🤖 AI Summary
This paper addresses the lack of controllability and frequent retraining requirements in information retrieval (IR) systems when model responses must dynamically adapt to shifting objectives. We present the first systematic study of Controllable Learning (CL) tailored to IR, formally defining CL and proposing a four-dimensional taxonomy—covering controllable objects, agents, mechanisms, and deployment stages. We introduce, for the first time in IR, a dual-agent (user and platform) and multi-stage (pre-, in-, and post-processing) controllability paradigm.
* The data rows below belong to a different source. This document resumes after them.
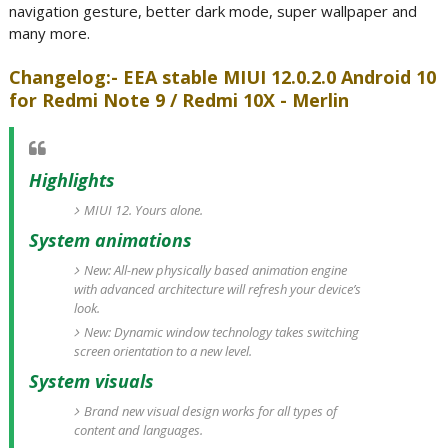
navigation gesture, better dark mode, super wallpaper and
many more.
Changelog:- EEA stable MIUI 12.0.2.0 Android 10
for Redmi Note 9 / Redmi 10X - Merlin
Highlights
MIUI 12. Yours alone.
System animations
New: All-new physically based animation engine
with advanced architecture will refresh your device’s
look.
New: Dynamic window technology takes switching
screen orientation to a new level.
System visuals
Brand new visual design works for all types of
content and languages.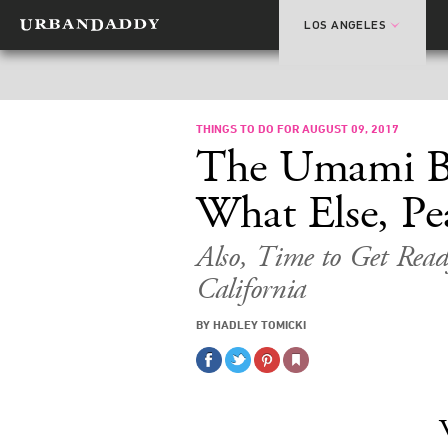
LOS ANGELES
THINGS TO DO FOR AUGUST 09, 2017
The Umami Bu
What Else, Pe
Also, Time to Get Ready
California
BY HADLEY TOMICKI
Our framework integrates rule-based modeling, Pareto multi-objective optimization, hypernetwork architectures, and dynamic adaptation techniques across data preprocessing, model training, and re-ranking. Key contributions include: (1) the first comprehensive survey of CL in IR; (2) identification of 12 promising research directions; and (3) identification of emerging themes—including large-model empowerment and trustworthy evaluation—providing both theoretical foundations and practical guidance for building reliable, adaptive IR systems.
📝 Abstract
Controllability has become a crucial aspect of trustworthy machine learning, enabling learners to meet predefined targets and adapt dynamically at test time without requiring retraining as the targets shift. We provide a formal definition of controllable learning (CL), and discuss its applications in information retrieval (IR) where information needs are often complex and dynamic. The survey categorizes CL according to what is controllable (e.g., multiple objectives, user portrait, scenario adaptation), who controls (users or platforms), how control is implemented (e.g., rule-based method, Pareto optimization, hypernetwork and others), and where to implement control (e.g., pre-processing, in-processing, post-processing methods). Then, we identify challenges faced by CL across training, evaluation, task setting, and deployment in online environments. Additionally, we outline promising directions for CL in theoretical analysis, efficient computation, empowering large language models, application scenarios and evaluation frameworks.